* [PROBLEM STATEMENT] Output must match the data below exactly from its first line through the line that contains "O día 21 de", with no other line.

Collected data:
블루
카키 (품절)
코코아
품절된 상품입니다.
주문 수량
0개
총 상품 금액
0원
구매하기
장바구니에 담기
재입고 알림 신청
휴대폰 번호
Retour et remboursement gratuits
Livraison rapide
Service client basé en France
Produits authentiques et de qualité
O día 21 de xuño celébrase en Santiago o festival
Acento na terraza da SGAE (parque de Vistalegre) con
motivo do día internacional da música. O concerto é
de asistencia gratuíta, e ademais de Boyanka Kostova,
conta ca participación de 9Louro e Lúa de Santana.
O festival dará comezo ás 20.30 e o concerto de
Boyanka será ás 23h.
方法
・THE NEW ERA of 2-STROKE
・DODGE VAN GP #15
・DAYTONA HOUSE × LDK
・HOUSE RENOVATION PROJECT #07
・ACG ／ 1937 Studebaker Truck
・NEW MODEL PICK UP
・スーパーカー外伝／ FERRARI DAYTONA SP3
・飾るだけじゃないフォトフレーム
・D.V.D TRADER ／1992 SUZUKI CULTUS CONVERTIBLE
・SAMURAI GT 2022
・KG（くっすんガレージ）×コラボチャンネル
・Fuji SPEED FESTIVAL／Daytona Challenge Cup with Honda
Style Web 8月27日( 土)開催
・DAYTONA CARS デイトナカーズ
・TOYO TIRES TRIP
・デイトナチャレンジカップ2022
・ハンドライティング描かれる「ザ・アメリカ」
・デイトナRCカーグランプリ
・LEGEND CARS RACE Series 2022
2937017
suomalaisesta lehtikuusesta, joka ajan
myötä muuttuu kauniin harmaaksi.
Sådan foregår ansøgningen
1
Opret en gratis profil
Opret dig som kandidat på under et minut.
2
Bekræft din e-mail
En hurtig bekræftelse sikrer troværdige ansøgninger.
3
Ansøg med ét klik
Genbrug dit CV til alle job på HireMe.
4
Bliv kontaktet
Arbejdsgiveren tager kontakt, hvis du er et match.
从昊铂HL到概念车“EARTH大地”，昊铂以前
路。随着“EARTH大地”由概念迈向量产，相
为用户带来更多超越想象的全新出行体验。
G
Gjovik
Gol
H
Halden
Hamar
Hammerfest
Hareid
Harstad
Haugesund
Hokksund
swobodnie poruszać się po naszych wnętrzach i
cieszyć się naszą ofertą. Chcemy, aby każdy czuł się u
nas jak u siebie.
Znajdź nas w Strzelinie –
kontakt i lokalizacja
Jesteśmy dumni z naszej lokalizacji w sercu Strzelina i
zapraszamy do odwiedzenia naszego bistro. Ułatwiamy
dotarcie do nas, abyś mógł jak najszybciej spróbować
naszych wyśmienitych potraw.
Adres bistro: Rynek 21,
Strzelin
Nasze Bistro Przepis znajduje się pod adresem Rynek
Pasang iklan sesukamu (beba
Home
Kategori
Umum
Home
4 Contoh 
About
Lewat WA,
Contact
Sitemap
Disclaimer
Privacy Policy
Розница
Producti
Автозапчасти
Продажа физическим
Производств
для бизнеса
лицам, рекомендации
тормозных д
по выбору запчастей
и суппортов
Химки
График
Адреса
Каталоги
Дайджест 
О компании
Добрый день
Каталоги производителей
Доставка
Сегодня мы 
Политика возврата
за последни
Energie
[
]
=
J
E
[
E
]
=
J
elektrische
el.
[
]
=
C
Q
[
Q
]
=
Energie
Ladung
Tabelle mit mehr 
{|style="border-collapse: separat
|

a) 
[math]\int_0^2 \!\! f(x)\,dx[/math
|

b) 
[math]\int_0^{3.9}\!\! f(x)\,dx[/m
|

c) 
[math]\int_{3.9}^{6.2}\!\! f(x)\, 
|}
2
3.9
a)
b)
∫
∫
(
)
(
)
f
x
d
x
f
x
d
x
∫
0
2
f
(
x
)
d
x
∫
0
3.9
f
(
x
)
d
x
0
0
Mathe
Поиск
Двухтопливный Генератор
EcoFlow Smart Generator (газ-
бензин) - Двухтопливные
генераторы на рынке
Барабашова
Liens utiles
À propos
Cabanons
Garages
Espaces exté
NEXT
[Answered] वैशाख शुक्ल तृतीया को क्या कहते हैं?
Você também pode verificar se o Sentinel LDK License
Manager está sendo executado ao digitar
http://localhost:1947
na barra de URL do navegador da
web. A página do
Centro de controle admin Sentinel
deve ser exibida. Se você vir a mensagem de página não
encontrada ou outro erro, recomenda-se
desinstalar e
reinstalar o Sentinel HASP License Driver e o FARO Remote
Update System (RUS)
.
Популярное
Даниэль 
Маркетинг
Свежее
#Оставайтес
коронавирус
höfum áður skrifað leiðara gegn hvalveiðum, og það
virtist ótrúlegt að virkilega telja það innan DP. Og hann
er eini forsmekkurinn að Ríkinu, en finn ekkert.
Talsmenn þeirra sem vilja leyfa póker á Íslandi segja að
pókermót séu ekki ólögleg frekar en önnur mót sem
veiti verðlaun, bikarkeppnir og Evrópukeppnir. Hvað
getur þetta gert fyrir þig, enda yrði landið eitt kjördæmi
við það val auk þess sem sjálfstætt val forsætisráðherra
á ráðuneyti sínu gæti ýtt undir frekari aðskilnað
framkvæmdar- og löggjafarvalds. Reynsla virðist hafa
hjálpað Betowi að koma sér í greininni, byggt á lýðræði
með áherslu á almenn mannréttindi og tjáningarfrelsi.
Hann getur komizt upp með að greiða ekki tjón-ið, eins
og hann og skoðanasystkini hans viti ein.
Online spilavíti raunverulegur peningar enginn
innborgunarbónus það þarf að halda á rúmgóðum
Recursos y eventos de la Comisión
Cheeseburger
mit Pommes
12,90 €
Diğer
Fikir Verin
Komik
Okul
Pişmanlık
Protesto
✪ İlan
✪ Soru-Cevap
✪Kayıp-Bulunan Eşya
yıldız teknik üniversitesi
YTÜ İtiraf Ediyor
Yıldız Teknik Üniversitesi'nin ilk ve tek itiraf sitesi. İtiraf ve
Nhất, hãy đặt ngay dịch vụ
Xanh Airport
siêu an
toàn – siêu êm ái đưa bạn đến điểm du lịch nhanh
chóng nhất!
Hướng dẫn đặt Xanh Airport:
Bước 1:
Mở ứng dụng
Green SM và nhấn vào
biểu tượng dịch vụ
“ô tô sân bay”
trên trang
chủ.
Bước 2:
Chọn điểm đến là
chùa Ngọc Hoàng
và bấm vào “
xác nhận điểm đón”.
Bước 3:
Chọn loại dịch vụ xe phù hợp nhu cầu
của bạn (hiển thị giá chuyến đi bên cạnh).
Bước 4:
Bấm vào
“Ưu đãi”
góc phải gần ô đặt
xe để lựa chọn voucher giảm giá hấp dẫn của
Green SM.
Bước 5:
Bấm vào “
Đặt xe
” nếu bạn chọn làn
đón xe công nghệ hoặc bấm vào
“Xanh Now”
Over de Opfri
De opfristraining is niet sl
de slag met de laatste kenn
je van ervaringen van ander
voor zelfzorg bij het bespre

* [EXERCISE RESPONSE]
블루
카키 (품절)
코코아
품절된 상품입니다.
주문 수량
0개
총 상품 금액
0원
구매하기
장바구니에 담기
재입고 알림 신청
휴대폰 번호
Retour et remboursement gratuits
Livraison rapide
Service client basé en France
Produits authentiques et de qualité
O día 21 de xuño celébrase en Santiago o festival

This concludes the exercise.